* [What needs to be done]: Copy every line of the data in which the word "аквариуме" occurs.

* [Data for the task]:
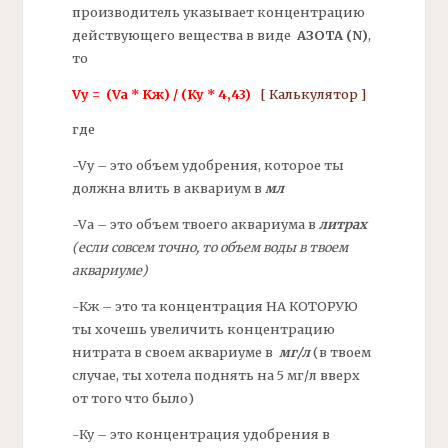
производитель указывает концентрацию
действующего вещества в виде
АЗОТА
(N)
,
то
Vу = (Va * Kж) / (Ку * 4,43)
[ Калькулятор ]
где
-Vу – это объем удобрения, которое ты
должна влить в аквариум в
мл
-Vа – это объем твоего аквариума в
литрах
(если совсем точно, то объем воды в твоем
аквариуме)
-Кж – это та концентрация НА КОТОРУЮ
ты хочешь увеличить концентрацию
нитрата в своем аквариуме в
мг/
л
(в твоем
случае, ты хотела поднять на 5 мг/л вверх
от того что было)
-Ку – это концентрация удобрения в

* [Worked solution]:
аквариуме)
нитрата в своем аквариуме в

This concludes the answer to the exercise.